Nikolai Pavlovich Zhugan (Никола́й Па́влович Жуга́н; 23 February 1917 – 22 June 2017) was a Soviet and Russian Air Force major general, a pilot during World War II, and Hero of the Soviet Union (1944).

== Biography ==
Zhugan born on 23 February 1917 in the village of 1st Nikolaevka, Ananiev District of Kherson province (now Berezivka Raion, Odesa Oblast of Ukraine).

He graduated from the seven grades of school, then flight-gliding school in Kharkov. In 1938, Zhugan was called up for service in the Workers and Peasants Red Army. In the same year he graduated from the Odessa Military Aviation Pilot School. From the first days of the Great Patriotic War, he was on its front.

By April 1944, Guards Captain Nikolai Zhugan link commanded the 10th Guards Regiment of the 3rd Guards Air Division 3rd Guards Air Corps ADD USSR. By the time he made 242 sorties in the exploration and bombing of the important objects of the enemy in its hinterland.

Decree of the Supreme Soviet of the USSR on 19 August 1944, for exemplary performance of command assignments at the front of the struggle against the German invaders and for displaying courage and heroism Guard Captain Nikolai Zhugan was awarded the Hero of the Soviet Union, a high rank with the Order of Lenin and medal Gold Star under the number 4362.

After the war until November 1948, he continued to serve in the long-range aviation commander of an aviation squadron bomber regiment. In 1949, he graduated from the Higher officer flight-school tactical commanders long-range aviation. In 1949, he was appointed deputy commander of the 184th Guards Bomber Aviation Regiment (Priluki), in 1952 – commander of the 238th Guards Bomber Aviation Regiment (Zhitomir).
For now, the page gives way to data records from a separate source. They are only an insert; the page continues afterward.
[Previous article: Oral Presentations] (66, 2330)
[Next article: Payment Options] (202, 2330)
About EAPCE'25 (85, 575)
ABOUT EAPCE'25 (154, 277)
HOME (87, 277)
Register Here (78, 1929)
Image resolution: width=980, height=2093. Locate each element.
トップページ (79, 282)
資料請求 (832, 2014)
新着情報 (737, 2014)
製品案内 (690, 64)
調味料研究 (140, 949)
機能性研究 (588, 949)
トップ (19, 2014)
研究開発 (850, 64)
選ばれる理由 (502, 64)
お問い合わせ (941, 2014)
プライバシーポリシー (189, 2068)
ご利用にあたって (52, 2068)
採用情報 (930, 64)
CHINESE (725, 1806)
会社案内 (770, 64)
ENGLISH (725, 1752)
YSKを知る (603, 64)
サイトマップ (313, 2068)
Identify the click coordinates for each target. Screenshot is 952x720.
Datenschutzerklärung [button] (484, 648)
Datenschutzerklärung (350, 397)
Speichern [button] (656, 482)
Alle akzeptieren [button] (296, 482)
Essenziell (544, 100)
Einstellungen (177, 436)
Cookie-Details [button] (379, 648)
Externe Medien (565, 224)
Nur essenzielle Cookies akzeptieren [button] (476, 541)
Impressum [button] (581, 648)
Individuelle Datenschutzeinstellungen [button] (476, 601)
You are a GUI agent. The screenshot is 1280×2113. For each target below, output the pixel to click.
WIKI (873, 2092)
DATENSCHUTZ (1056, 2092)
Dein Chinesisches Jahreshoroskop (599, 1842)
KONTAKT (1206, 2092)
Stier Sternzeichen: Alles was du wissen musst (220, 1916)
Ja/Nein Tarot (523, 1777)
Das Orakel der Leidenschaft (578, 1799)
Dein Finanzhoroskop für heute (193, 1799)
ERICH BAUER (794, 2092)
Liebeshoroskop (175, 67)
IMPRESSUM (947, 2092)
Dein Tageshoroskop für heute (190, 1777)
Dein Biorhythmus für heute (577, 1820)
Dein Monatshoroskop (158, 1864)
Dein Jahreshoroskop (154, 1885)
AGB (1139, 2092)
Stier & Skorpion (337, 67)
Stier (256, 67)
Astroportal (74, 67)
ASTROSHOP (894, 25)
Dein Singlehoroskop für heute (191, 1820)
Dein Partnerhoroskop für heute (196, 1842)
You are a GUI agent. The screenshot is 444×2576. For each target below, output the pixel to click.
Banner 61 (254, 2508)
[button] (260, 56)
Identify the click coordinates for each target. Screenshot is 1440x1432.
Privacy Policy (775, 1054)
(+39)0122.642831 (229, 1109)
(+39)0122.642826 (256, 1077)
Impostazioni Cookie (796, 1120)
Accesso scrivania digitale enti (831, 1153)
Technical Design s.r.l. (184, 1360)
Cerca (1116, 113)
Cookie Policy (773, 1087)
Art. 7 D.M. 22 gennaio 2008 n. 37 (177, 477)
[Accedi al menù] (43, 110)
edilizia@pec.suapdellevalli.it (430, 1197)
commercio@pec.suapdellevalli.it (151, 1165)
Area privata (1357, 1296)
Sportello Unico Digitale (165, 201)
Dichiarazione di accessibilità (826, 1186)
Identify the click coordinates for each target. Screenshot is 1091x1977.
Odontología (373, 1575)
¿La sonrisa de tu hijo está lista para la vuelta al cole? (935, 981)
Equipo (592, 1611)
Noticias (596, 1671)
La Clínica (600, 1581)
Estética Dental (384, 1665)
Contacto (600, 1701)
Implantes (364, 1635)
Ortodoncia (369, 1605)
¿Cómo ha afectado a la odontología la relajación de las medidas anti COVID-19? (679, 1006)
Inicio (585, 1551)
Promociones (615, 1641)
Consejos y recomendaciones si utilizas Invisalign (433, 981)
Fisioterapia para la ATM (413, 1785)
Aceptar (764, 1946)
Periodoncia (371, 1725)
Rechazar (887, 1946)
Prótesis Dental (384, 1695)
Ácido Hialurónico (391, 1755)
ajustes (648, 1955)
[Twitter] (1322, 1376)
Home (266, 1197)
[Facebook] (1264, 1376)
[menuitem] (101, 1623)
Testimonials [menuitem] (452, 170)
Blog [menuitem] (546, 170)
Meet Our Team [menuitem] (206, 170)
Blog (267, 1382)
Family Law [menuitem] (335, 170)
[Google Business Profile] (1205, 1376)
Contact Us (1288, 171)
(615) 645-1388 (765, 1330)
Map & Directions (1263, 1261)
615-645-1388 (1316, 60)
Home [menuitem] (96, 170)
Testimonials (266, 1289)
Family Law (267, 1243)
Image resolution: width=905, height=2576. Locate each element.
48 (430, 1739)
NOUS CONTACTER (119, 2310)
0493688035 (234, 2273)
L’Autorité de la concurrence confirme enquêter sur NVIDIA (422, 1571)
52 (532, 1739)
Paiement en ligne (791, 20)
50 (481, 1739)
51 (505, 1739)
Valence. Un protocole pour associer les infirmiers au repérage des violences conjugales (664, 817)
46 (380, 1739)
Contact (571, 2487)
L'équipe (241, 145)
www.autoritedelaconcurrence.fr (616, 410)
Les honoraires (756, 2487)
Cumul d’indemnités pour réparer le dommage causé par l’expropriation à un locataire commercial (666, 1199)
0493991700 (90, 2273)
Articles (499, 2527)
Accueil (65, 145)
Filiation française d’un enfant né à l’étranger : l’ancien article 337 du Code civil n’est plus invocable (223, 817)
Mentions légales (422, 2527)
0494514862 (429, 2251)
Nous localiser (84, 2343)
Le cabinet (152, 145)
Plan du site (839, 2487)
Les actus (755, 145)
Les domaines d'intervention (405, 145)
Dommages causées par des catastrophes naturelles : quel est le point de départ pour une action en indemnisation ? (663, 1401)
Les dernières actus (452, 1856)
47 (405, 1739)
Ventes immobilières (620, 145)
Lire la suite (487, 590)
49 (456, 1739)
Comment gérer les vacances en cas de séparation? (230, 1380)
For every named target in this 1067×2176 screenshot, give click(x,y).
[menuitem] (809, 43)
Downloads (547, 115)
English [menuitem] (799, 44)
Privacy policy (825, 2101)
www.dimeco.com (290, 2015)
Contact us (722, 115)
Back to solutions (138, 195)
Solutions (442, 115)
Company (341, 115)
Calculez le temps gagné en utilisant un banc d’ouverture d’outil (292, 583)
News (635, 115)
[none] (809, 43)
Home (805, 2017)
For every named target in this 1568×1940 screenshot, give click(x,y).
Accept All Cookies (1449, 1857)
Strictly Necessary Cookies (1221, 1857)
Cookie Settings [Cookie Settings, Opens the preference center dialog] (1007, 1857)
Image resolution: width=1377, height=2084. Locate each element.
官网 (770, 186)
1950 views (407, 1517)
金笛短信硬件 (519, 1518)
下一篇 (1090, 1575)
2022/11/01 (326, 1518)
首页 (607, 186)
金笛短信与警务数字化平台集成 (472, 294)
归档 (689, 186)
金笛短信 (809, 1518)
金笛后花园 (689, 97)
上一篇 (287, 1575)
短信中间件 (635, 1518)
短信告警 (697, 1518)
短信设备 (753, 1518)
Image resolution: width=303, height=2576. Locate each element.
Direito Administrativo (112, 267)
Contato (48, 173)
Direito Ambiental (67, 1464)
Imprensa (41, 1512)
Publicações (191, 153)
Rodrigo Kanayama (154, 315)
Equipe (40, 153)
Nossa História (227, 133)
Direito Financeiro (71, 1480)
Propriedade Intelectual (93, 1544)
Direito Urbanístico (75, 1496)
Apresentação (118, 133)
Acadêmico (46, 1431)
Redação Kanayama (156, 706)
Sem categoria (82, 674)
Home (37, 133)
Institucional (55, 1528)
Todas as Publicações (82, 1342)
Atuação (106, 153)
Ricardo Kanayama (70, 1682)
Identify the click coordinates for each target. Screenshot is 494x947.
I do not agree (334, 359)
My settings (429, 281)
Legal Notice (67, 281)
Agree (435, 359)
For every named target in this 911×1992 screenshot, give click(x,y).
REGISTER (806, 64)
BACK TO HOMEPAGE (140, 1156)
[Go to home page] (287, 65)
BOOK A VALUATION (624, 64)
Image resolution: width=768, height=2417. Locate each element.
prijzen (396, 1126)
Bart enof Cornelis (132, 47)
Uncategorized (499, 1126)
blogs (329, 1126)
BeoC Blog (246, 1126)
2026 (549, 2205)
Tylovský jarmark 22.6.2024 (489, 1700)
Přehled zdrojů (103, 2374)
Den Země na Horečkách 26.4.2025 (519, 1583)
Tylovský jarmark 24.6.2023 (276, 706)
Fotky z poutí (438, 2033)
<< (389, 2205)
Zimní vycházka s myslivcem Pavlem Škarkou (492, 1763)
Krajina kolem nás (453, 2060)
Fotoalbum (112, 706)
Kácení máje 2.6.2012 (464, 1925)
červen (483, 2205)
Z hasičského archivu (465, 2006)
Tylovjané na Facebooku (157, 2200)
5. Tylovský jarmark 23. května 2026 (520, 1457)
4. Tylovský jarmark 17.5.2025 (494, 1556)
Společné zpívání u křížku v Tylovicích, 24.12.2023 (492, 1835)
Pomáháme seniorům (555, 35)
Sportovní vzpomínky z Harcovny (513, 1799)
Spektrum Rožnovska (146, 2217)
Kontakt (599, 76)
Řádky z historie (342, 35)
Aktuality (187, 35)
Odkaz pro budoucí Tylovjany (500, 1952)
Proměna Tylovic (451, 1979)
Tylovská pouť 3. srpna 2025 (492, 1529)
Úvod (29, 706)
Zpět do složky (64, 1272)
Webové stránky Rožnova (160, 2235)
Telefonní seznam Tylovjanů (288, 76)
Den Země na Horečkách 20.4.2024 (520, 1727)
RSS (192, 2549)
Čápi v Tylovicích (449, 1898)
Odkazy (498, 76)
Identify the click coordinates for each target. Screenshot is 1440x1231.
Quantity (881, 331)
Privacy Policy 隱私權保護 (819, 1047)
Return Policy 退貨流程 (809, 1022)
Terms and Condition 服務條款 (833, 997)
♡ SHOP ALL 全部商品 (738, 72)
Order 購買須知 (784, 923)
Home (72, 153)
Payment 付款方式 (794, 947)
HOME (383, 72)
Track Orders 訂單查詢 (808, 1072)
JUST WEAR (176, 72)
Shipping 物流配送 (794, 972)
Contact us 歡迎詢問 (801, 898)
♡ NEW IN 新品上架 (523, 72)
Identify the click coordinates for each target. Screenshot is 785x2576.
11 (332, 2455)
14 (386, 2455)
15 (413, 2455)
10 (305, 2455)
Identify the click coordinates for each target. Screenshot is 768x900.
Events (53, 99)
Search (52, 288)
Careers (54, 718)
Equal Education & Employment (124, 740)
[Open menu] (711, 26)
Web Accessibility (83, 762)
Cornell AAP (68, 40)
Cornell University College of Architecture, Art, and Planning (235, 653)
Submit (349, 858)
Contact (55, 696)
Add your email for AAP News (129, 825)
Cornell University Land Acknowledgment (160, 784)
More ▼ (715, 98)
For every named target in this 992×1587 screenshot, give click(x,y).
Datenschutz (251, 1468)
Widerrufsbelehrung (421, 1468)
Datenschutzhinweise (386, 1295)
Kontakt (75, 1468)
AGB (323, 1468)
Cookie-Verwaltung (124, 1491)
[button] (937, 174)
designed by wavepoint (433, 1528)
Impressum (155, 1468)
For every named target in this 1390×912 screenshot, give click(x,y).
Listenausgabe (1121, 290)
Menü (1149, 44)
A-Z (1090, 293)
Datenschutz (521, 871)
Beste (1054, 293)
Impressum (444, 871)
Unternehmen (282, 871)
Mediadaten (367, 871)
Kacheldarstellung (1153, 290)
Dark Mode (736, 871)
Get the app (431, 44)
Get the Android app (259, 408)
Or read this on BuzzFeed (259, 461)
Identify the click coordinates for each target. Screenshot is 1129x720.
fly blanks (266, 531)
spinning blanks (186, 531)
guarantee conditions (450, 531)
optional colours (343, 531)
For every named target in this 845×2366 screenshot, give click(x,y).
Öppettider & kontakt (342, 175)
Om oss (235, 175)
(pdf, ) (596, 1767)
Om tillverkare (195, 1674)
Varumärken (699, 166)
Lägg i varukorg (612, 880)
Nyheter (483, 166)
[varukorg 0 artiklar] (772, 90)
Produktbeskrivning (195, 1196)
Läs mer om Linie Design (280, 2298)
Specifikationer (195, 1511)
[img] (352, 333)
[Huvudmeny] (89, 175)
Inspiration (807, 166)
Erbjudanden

Since 1955, he served as deputy commander of the 15th Guards Heavy Bomber Division (Zhitomir), and from April 1956 appointed commander of the 53rd Heavy Bomber Division (airfield Belaya, Usolsky District of the Irkutsk Oblast).

In December 1958, Colonel Zhugan graduated from the higher academic courses at the military academy of the General Staff. In January 1959 he was appointed commander of the 45th Heavy Bomber Division (Baranavichy, Brest Oblast, Belarus). In 1960, with the rank of major general aviation, Zhugan was discharged.

Zhugan lived in Krasnodar and was engaged in social activities, including the regional Veterans Council. He was an Honorary Citizen of Krasnodar. He turned 100 in February 2017.